TL;DR
Why does running multiple SqlBulkCopy inserts, against unrelated tables, async
& in parallel, on a single Transaction seem to behave as though it's running in series instead?
Context
I have some code that is calculating and storing a large volume of data. The calculation is done up-front, so the storage section of the code gets handed this big pile of data to be stored.
My DB writes are being done with SqlBulkCopy.WriteToServerAsync
which does the job nicely, in general.
Amongst the things I need to store are 6 tables which are business-related, but not SQL-related. As such, my write to them needs to be in a transaction, so that an error on any one write reverts the writes on all the others.
The performance of this code is fairly critical, so I want to be able to run the BulkInserts in parallel. There are no FKeys or any other tables being interacted with, (data integrity is managed by the code) so I don't see any reason that this shouldn't be possible.
What I've currently written
I thought I knew how to write all the code and have been able to get it all working, but there's a weird performance slow-down that I don't understand:
Happy to provide actual bits of code you want, but this is already a very long Q, and the code would be pretty long to0. LMK if you do want to see anything.
I can write:
"BulkInsert into each table sequentially, all in a single Transaction".
- i.e. I open a
new SqlConnection()
and.BeginTransaction()
, - then I
foreach
over the 6 tables, andawait InsertToTable(transaction)
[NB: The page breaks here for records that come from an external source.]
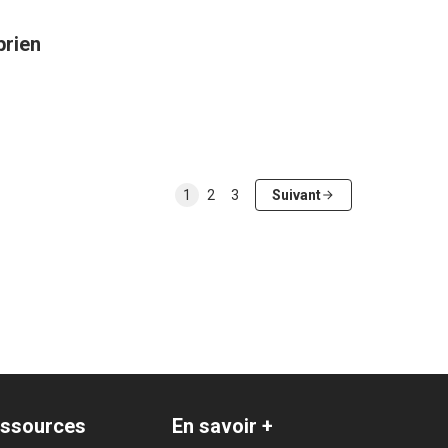
prien
1
2
3
Suivant
ssources
En savoir +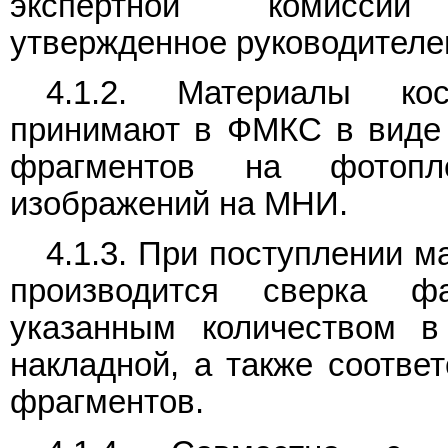
экспертной комиссии о
утвержденное руководителе
4.1.2. Материалы ко
принимают в ФМКС в виде 
фрагментов на фотопл
изображений на МНИ.
4.1.3. При поступлении 
производится сверка ф
указанным количеством в
накладной, а также соотве
фрагментов.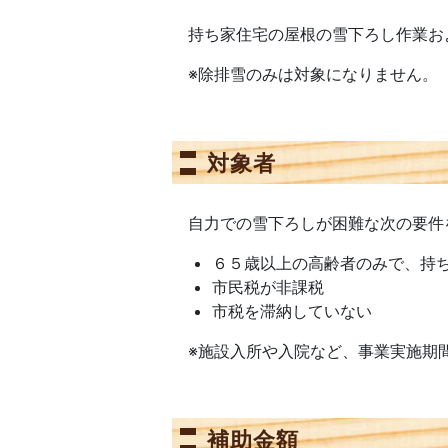
持ち家住宅の屋根の雪下ろし作業お
※除排雪のみは対象になりません。
対象者
自力での雪下ろしが困難な次の要件
６５歳以上の高齢者のみで、持
市民税が非課税
市税を滞納していない
※施設入所や入院など、事業実施期間
補助金額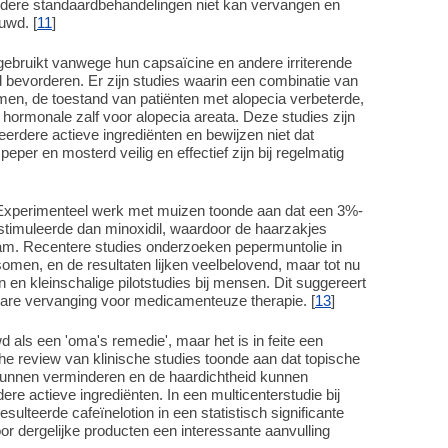
ndere standaardbehandelingen niet kan vervangen en
uwd. [
11
]
gebruikt vanwege hun capsaïcine en andere irriterende
d bevorderen. Er zijn studies waarin een combinatie van
men, de toestand van patiënten met alopecia verbeterde,
hormonale zalf voor alopecia areata. Deze studies zijn
erdere actieve ingrediënten en bewijzen niet dat
er en mosterd veilig en effectief zijn bij regelmatig
 Experimenteel werk met muizen toonde aan dat een 3%-
r stimuleerde dan minoxidil, waardoor de haarzakjes
am. Recentere studies onderzoeken pepermuntolie in
men, en de resultaten lijken veelbelovend, maar tot nu
n en kleinschalige pilotstudies bij mensen. Dit suggereert
klare vervanging voor medicamenteuze therapie. [
13
]
d als een 'oma's remedie', maar het is in feite een
he review van klinische studies toonde aan dat topische
kunnen verminderen en de haardichtheid kunnen
ere actieve ingrediënten. In een multicenterstudie bij
lteerde cafeïnelotion in een statistisch significante
or dergelijke producten een interessante aanvulling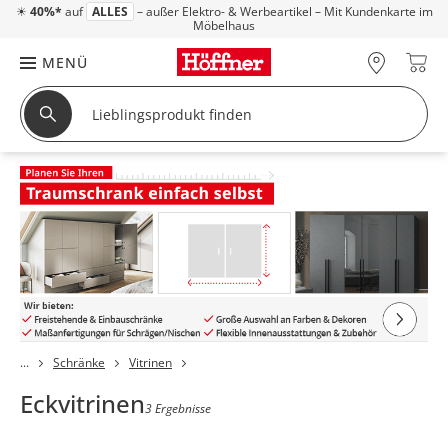
☀
40%*
auf
ALLES
– außer Elektro- & Werbeartikel – Mit Kundenkarte im
Möbelhaus
MENÜ
Schränke
Vitrinen
Eckvitrinen
3 Ergebnisse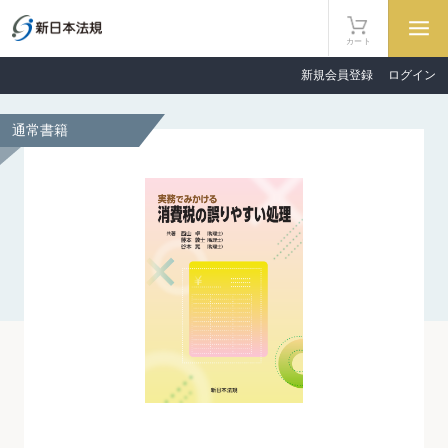
カート
新規会員登録
ログイン
通常書籍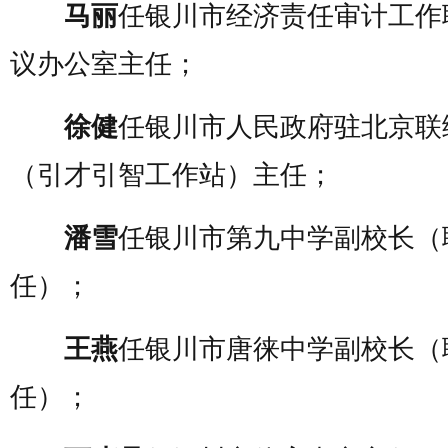
马丽
任银川市经济责任审计工作
议办公室主任；
徐健
任银川市人民政府驻北京联
（引才引智工作站）主任；
潘雪
任银川市第九中学副校长（
任）；
王燕
任银川市唐徕中学副校长（
任）；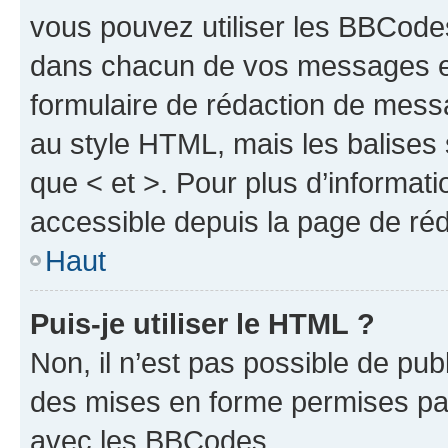
vous pouvez utiliser les BBCode
dans chacun de vos messages en 
formulaire de rédaction de mess
au style HTML, mais les balises s
que < et >. Pour plus d’informat
accessible depuis la page de ré
Haut
Puis-je utiliser le HTML ?
Non, il n’est pas possible de pu
des mises en forme permises pa
avec les BBCodes.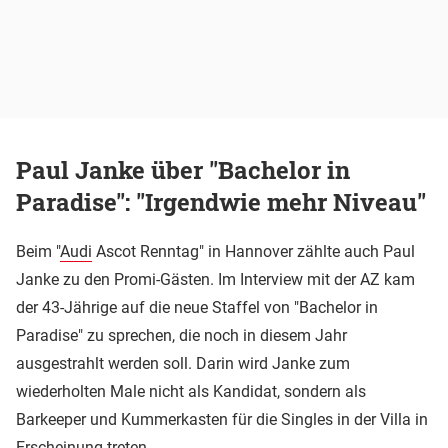
Paul Janke über "Bachelor in
Paradise": "Irgendwie mehr Niveau"
Beim "
Audi
Ascot Renntag" in Hannover zählte auch Paul
Janke zu den Promi-Gästen. Im Interview mit der AZ kam
der 43-Jährige auf die neue Staffel von "Bachelor in
Paradise" zu sprechen, die noch in diesem Jahr
ausgestrahlt werden soll. Darin wird Janke zum
wiederholten Male nicht als Kandidat, sondern als
Barkeeper und Kummerkasten für die Singles in der Villa in
Erscheinung treten.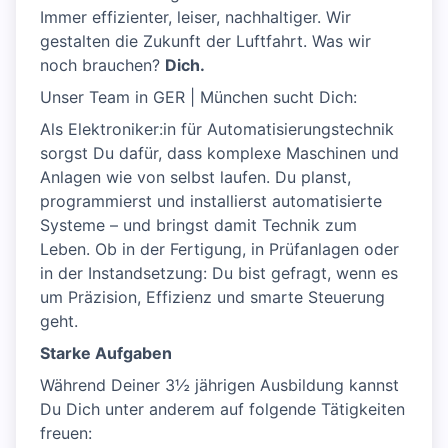
Immer effizienter, leiser, nachhaltiger. Wir
gestalten die Zukunft der Luftfahrt. Was wir
noch brauchen?
Dich.
Unser Team in GER | München sucht Dich:
Als Elektroniker:in für Automatisierungstechnik
sorgst Du dafür, dass komplexe Maschinen und
Anlagen wie von selbst laufen. Du planst,
programmierst und installierst automatisierte
Systeme – und bringst damit Technik zum
Leben. Ob in der Fertigung, in Prüfanlagen oder
in der Instandsetzung: Du bist gefragt, wenn es
um Präzision, Effizienz und smarte Steuerung
geht.
Starke Aufgaben
Während Deiner 3½ jährigen Ausbildung kannst
Du Dich unter anderem auf folgende Tätigkeiten
freuen: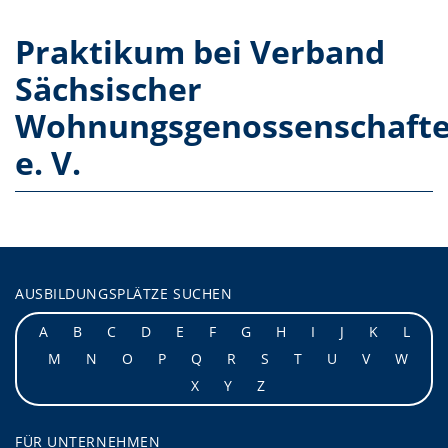
Praktikum bei Verband
Sächsischer
Wohnungsgenossenschaft
e. V.
AUSBILDUNGSPLÄTZE SUCHEN
A
B
C
D
E
F
G
H
I
J
K
L
M
N
O
P
Q
R
S
T
U
V
W
X
Y
Z
FÜR UNTERNEHMEN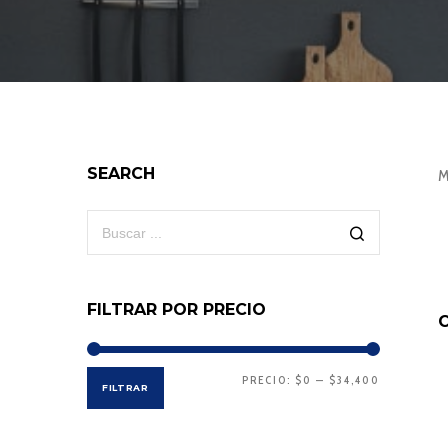
SEARCH
M
FILTRAR POR PRECIO
PRECIO:
$0
—
$34,400
Precio
Precio
FILTRAR
mínimo
máximo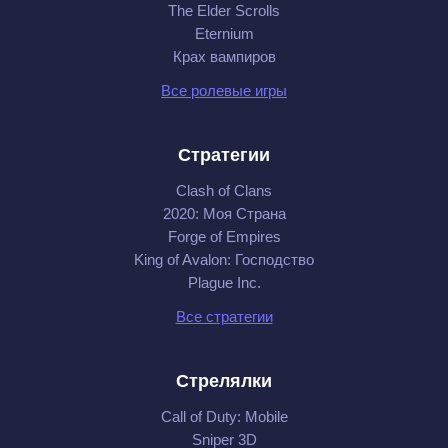
The Elder Scrolls
Eternium
Крах вампиров
Все ролевые игры
Стратегии
Clash of Clans
2020: Моя Cтрана
Forge of Empires
King of Avalon: Господство
Plague Inc.
Все стратегии
Стрелялки
Call of Duty: Mobile
Sniper 3D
each table before theforeach
moves to the next one. - When the
foreach
concludes then I.Commit()
the transaction and close the connection. - I have a large-volume test that runs this version in 184 seconds (95%, +/- 2.45s).
- i.e. I open a
"BulkInsert into each table sequentially, with a new connection & Transaction for each table."
- i.e. I
foreach
over the 6 tables, andawait InsertToTable()
each table before theforeach
moves to the next one. - Inside each
InsertToTable()
call I open a newSqlConnection
andBeginTransaction
, and then I.Commit()
and.Close()
before returning from the method. - I have a large-volume test that runs this version in 185 seconds (95%, +/- 3.34s).
- i.e. I
"BulkInsert into each table in parallel, with a new connection & Transaction for each table."
- i.e. I initiate all 6 of my tasks by calling
thisTableTask = InsertToTable()
for each table, and capturing theTask
s but notawait
ing them (yet). - I
await Task.WhenAll()
the 6 tasks captured. - Inside each
InsertToTable()
call I open a newSqlConnection
andBeginTransaction
, and then I.Commit()
and.Close()
before returning from the method. (but note that the foreach has moved onto the next table, because it doesn'tawait
the Task immediately. - I have a large-volume test that runs this version in 144 seconds (95%, +/- 5.20s).
- i.e. I initiate all 6 of my tasks by calling
"BulkInsert into each table in parallel, all in a single Transaction".
- i.e. I open a
new SqlConnection()
and.BeginTransaction()
. - Then I initiate all 6 of my tasks by calling
thisTableTask = InsertToTable(transaction)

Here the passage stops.